What an $11k roof looks like if you don't do your research.

Uh....this post is not a court case and this isn't a legal advice seeking subreddit. What a court would or wouldn't do doesn't apply to OP until it's in an actual court case. And if you think any advice that comes from this subreddit could possibly be construed as "legal advice" you are clearly not familiar with how "legal advice" is given. You are making it sound like I'm trying to be an attorney because I said he should pay his bill. That would be like trying to sue a Doctor for bad counsel because he recommended driving the speed limit. Hopefully they taught you the difference at whatever law school you went to.

But seriously, there is no way I can win with you, as you don't seem to understand that all of my comments are made without all of the information on OP's situtaion, and you don't have it either; but I would like to point out that I did not give anyone legal advice in the comment above (my second comment). I made statements in response to your statements, directed at you. This is a home improvement subreddit, and the advice given is to help with exactly that. Anyone, including you, that thinks otherwise is incorrect. If you feel that the advice I give is considered "legal" that's great! Who cares? No one. Did it help OP's situation? Who knows.

The only legal advice I gave to OP in my first comment was that he should contact the contractor, try not to violate his contract and he should seek counsel. If that can even be considered legal advice.

If you are construing that my second post was directed at the OP, you're incorrect.
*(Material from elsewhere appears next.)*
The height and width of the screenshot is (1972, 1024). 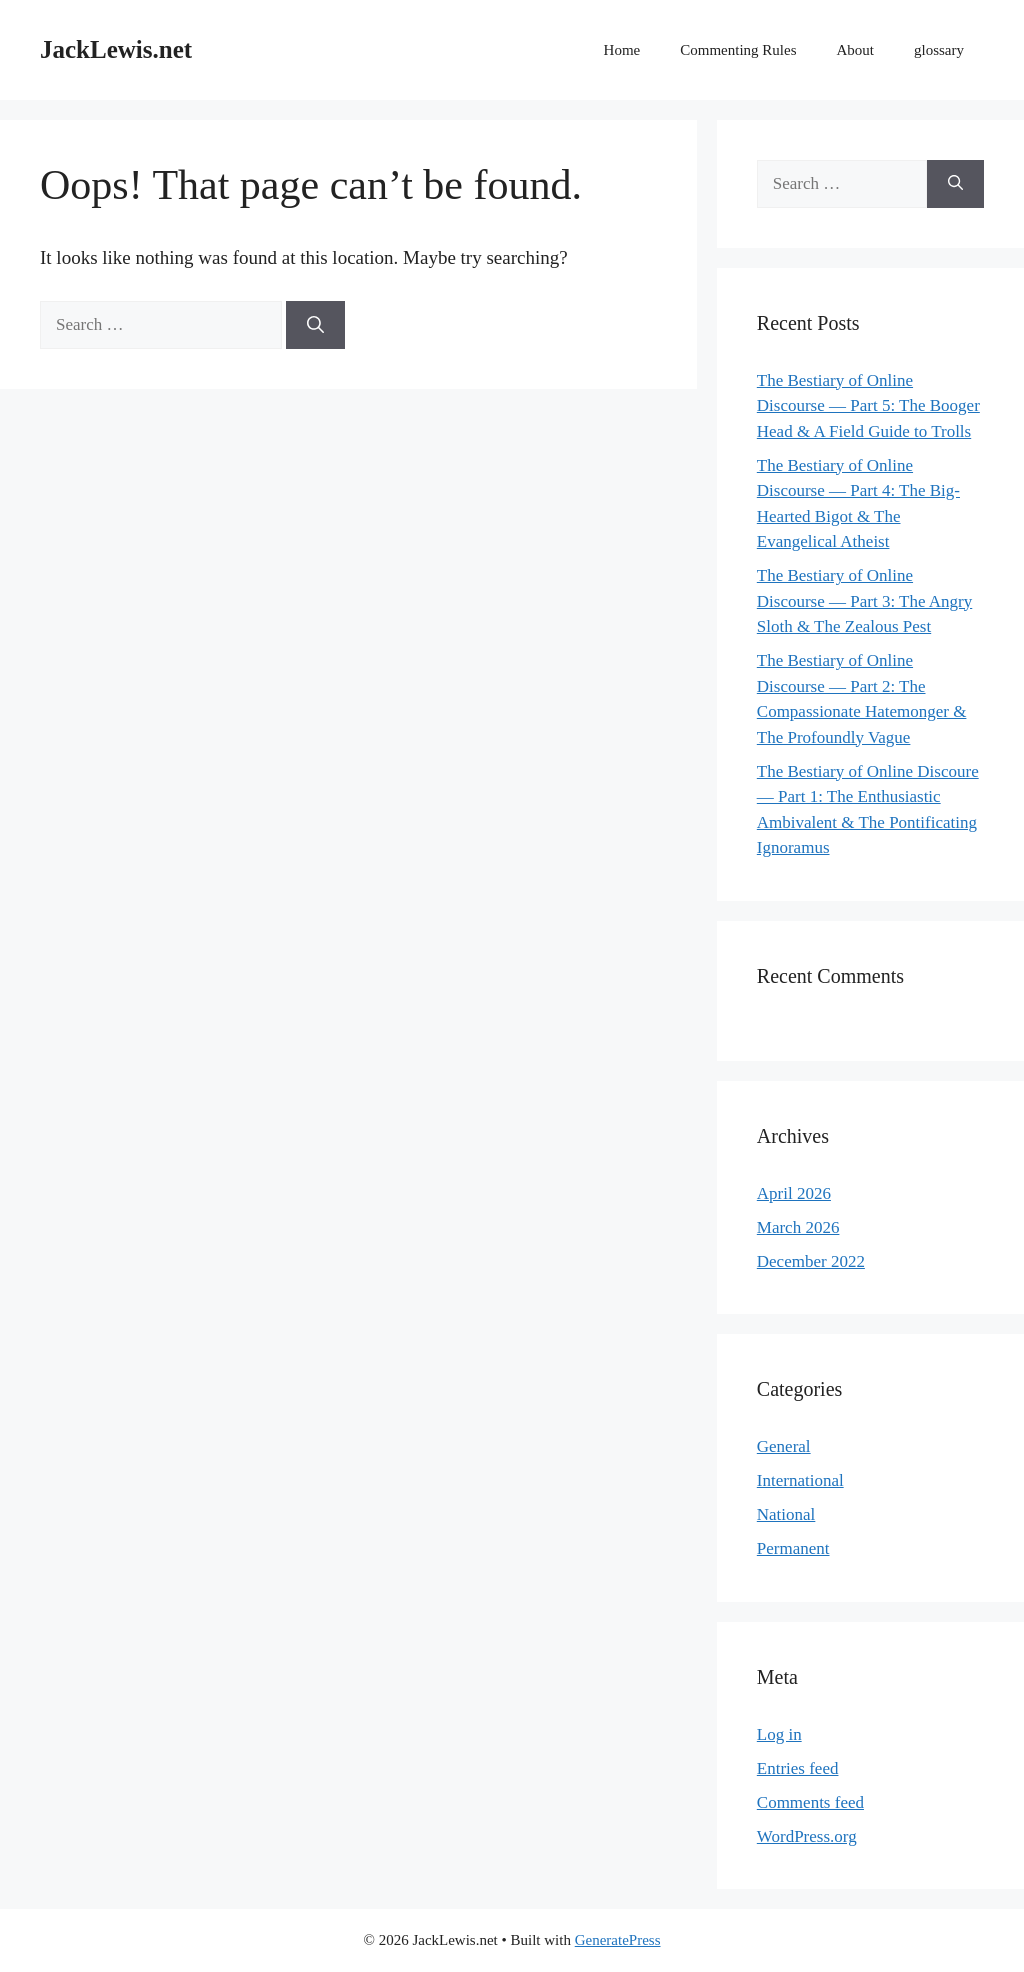 I want to click on The Bestiary of Online Discourse — Part 5: The Booger Head & A Field Guide to Trolls, so click(x=868, y=406).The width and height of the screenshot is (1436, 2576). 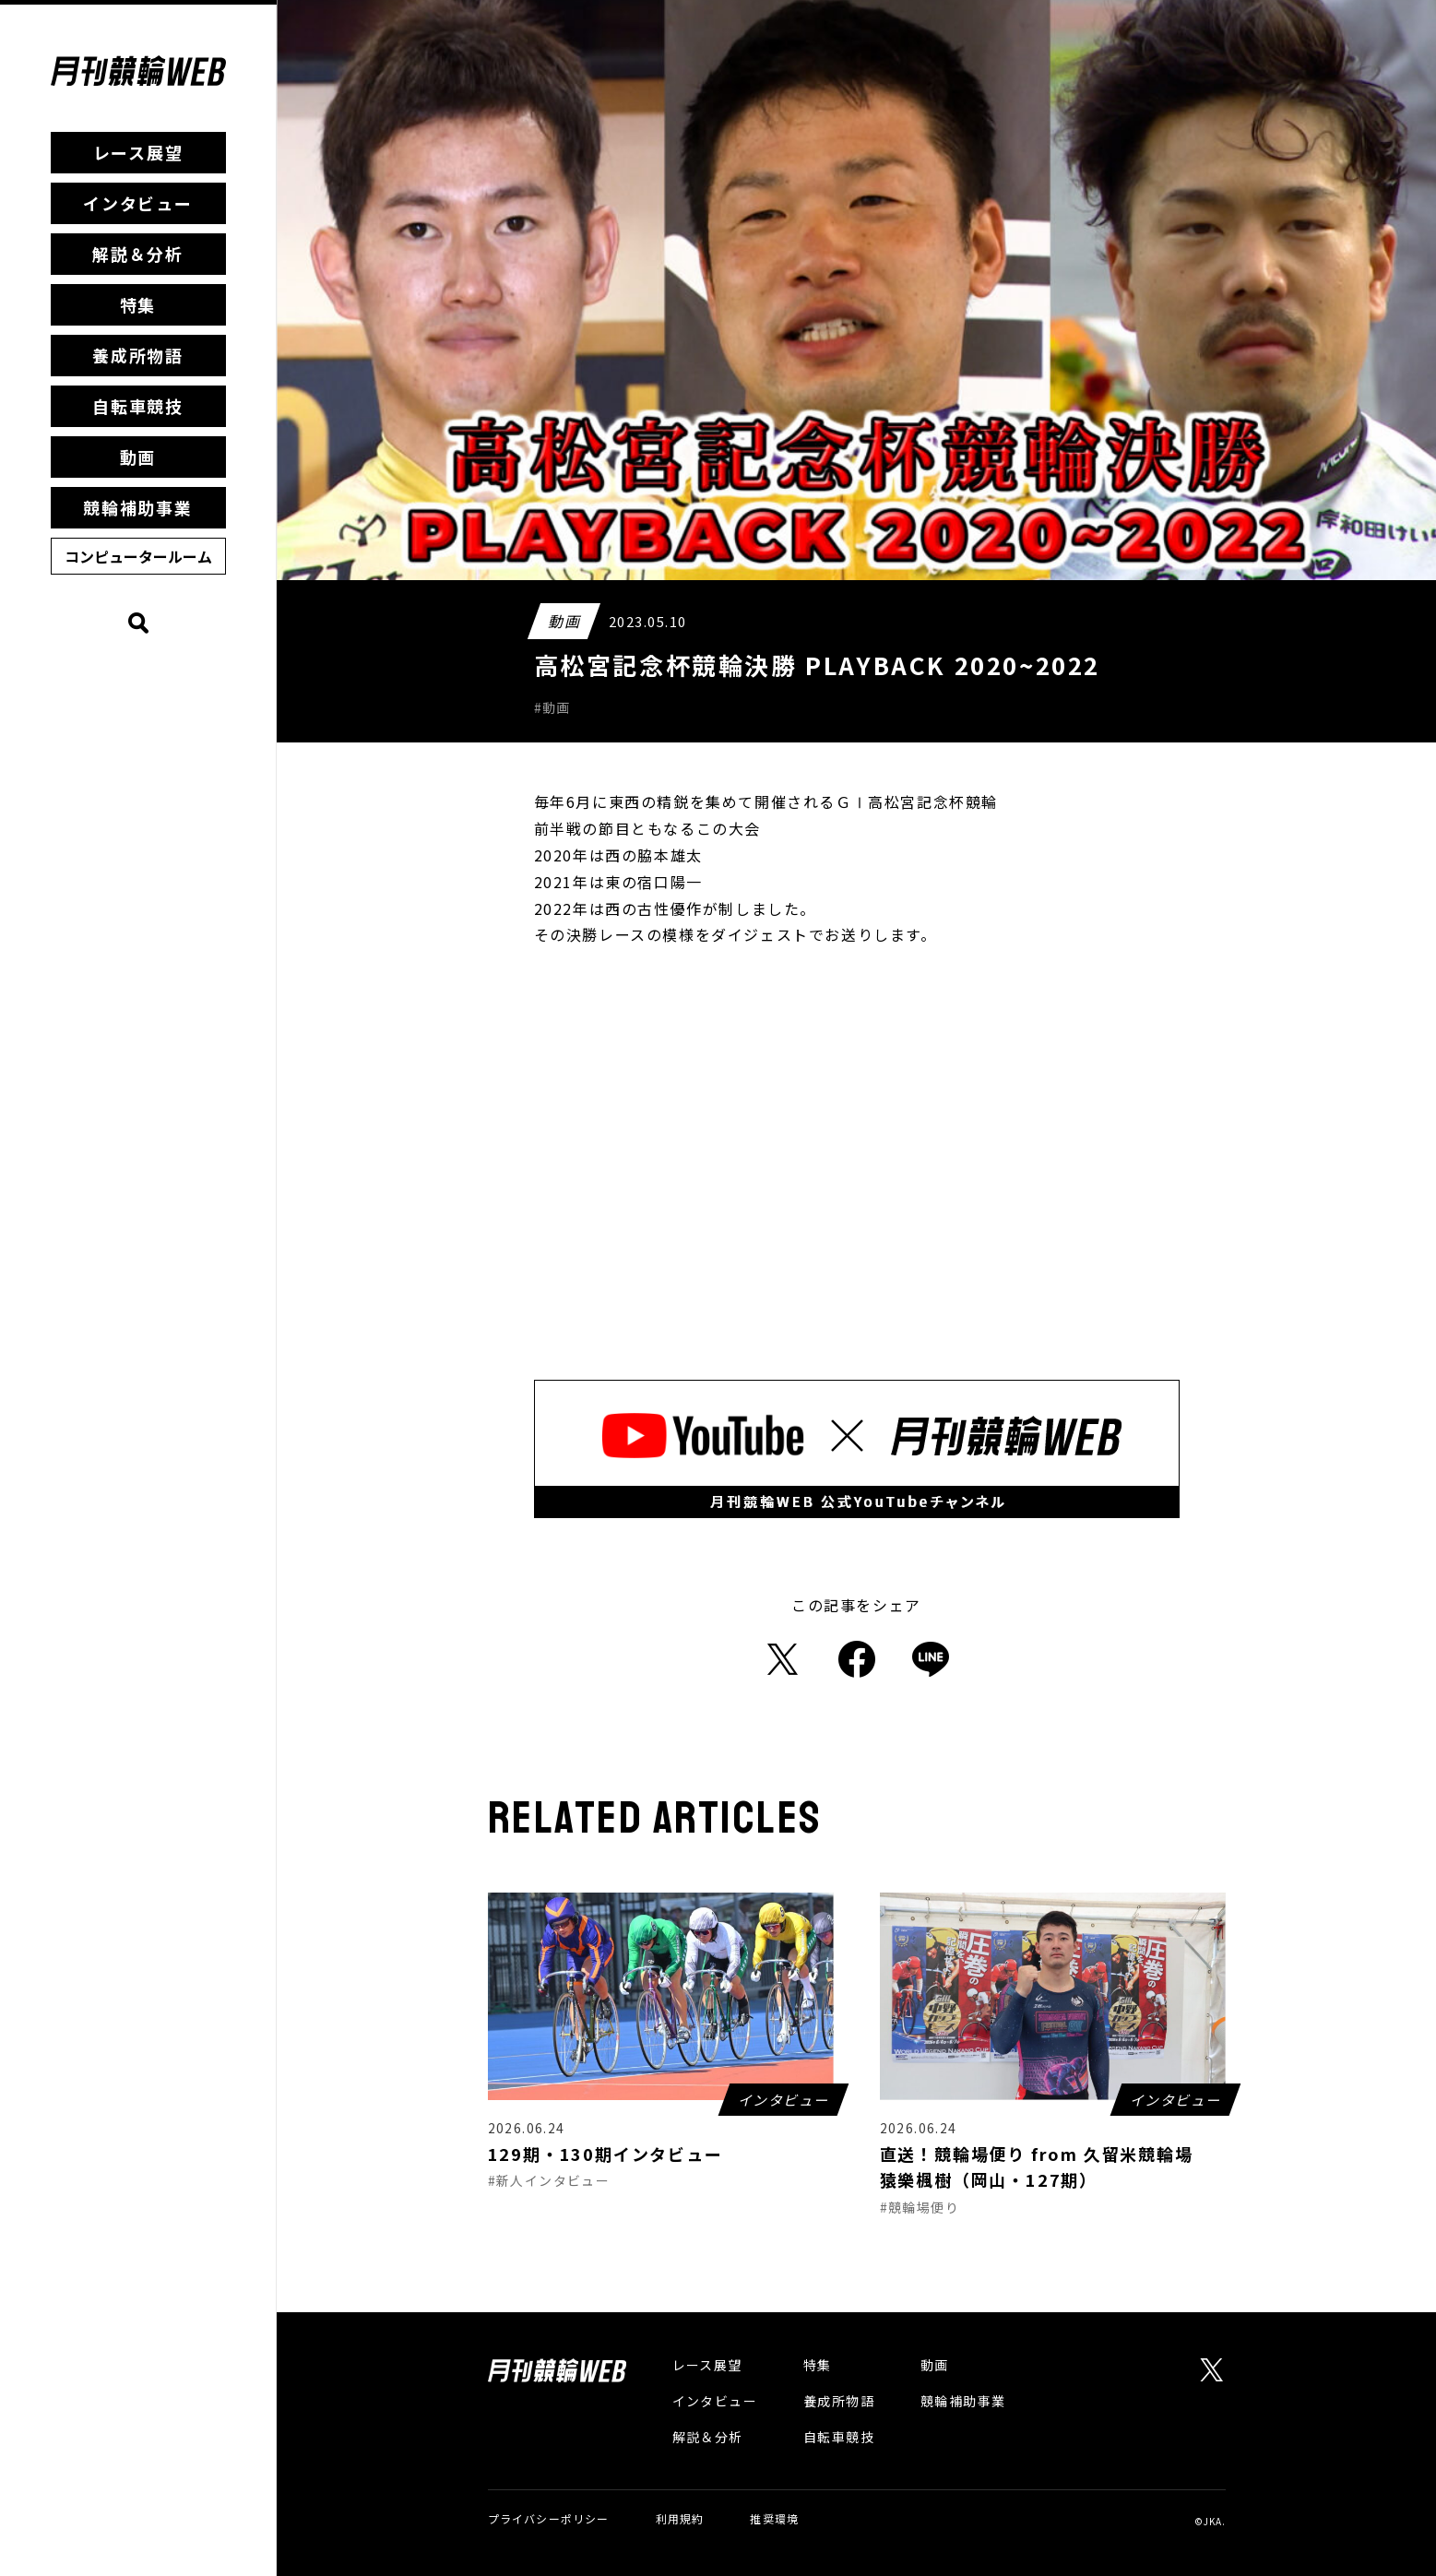 What do you see at coordinates (549, 2518) in the screenshot?
I see `プライバシーポリシー` at bounding box center [549, 2518].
That was directed entirely at you and only you. And depending on the contract, an Owner is ultimately the one who decides whether work is defective. That's how construction contracts work dude. In fact, I just reread the EJCDC, and it has an entire section stating what I said to that affect. Sure a court may rule differently, but that would only occur if this were brought to a court, which it hasn't, as far as I know. And if it is, why in the world would he be posting information about his court case? Stop acting like it is and that it's governed by such a situation, because it's not. Right now it's two different parties, and one has an issue with quality. I will remind you again, this is a home improvement subreddit. Any advice given is under the knowledge that it's intended to help with the improvement of the home, or in this case the roof. I don't think anyone giving advice in this subreddit is attempting to give legal advice, and if they are, it's purely unintentional and I am willing to bet that they wouldn't be held accountable if such a situation arose.

And it's interesting that you are quick to commend me for stating we should not be giving legal advice, yet you feel required to make this a law class. I think the first post that I responded to stated it best and was only trying to reiterate the importance of contacting the contractor first and then contacting an attorney, different than another post that stated he should sue them right away or not even pay them. Perhaps the owner of the contractor would come out and be ashamed of the work and fix it, making the past two comments of our conversation moot.

I think you are trying to exert your visceral and misguided law knowledge into a situation (and a subreddit) where it's not needed, wanted or required. My original recommendation was that he should contact the contractor in an attempt to remedy the situation, try not to violate his contract, and contact an attorney. This is common practice, and I feel like anyone would do this, hopefully. I think if it came down to it, a judge would be mostly concerned that the contractor was not made entirely aware of the issues the OP had with the work as soon as possible.

Thanks for pointing out how bad my 'legal advice' was. Hopefully others will read it and realize that I'm not an attorney, in some legal website, trying to give legal advice.